● **EXERCISE**: In the entries that follow, which lines hold the string "Regina"? List them.

---------- GIVEN INFORMATION

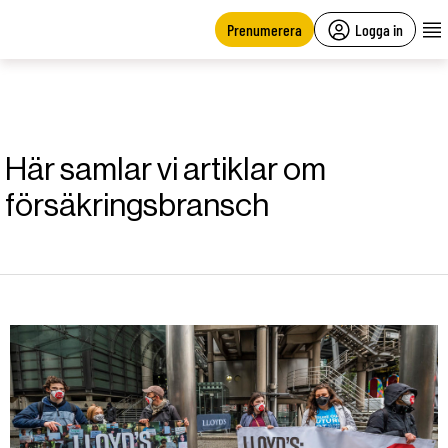
main
content
Prenumerera
Logga in
Här samlar vi artiklar om
försäkringsbransch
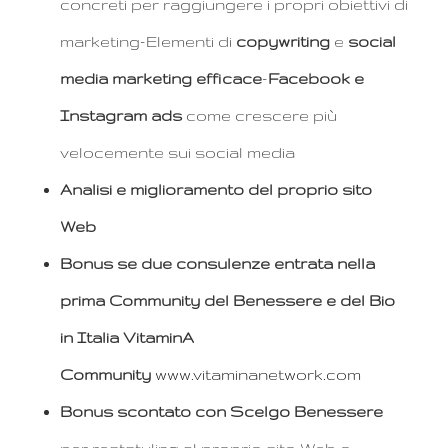
concreti per raggiungere i propri obiettivi di
marketing–Elementi di
copywriting
e
social
media marketing efficace
–
Facebook e
Instagram ads
come crescere più
velocemente sui social media
Analisi e miglioramento del proprio sito
Web
Bonus se due consulenze entrata nella
prima Community del Benessere e del Bio
in Italia VitaminA
Community
www.vitaminanetwork.com
Bonus scontato con Scelgo Benessere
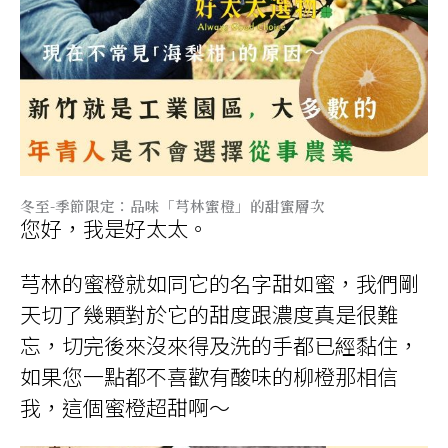
冬至-季節限定：品味「芎林蜜橙」的甜蜜層次
您好，我是好太太。
芎林的蜜橙就如同它的名字甜如蜜，我們剛
天切了幾顆對於它的甜度跟濃度真是很難
忘，切完後來沒來得及洗的手都已經黏住，
如果您一點都不喜歡有酸味的柳橙那相信
我，這個蜜橙超甜啊～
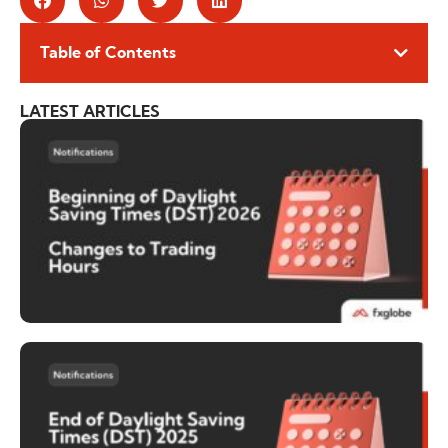
Table of Contents
LATEST ARTICLES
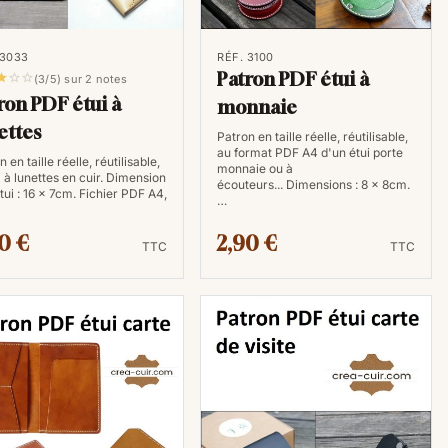
er de perdre votre patron précieux.
 3033
RÉF. 3100
Patron PDF étui à



(3/5) sur 2 notes
ron PDF étui à
monnaie
n exceptionnelle, garantissant que chaque coupe et
ettes
Patron en taille réelle, réutilisable,
une grande fidélité au modèle d'origine. De plus,
au format PDF A4 d'un étui porte
 en taille réelle, réutilisable,
ter la taille du patron selon vos besoins spécifiques.
monnaie ou à
i à lunettes en cuir. Dimension
écouteurs... Dimensions : 8 x 8cm.
étui : 16 x 7cm. Fichier PDF A4,
…
 modèles
0 €
2,90 €
TTC
TTC
e patrons de maroquinerie au format PDF qui couvrent
aroquinerie aux sacs plus volumineux, en passant par
en d'autres articles. Vous avez ainsi un choix quasi
l'utilisation de patrons numériques peut s'avérer plus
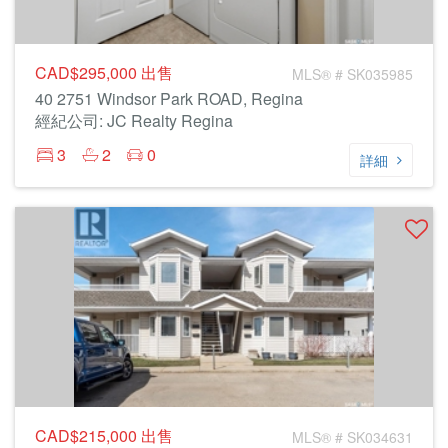
CAD$295,000
出售
MLS® # SK035985
40 2751 Windsor Park ROAD, Regina
經紀公司: JC Realty Regina
3
2
0
詳細
CAD$215,000
出售
MLS® # SK034631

--------------------

● **THE ANSWER**:
40 2751 Windsor Park ROAD, Regina
經紀公司: JC Realty Regina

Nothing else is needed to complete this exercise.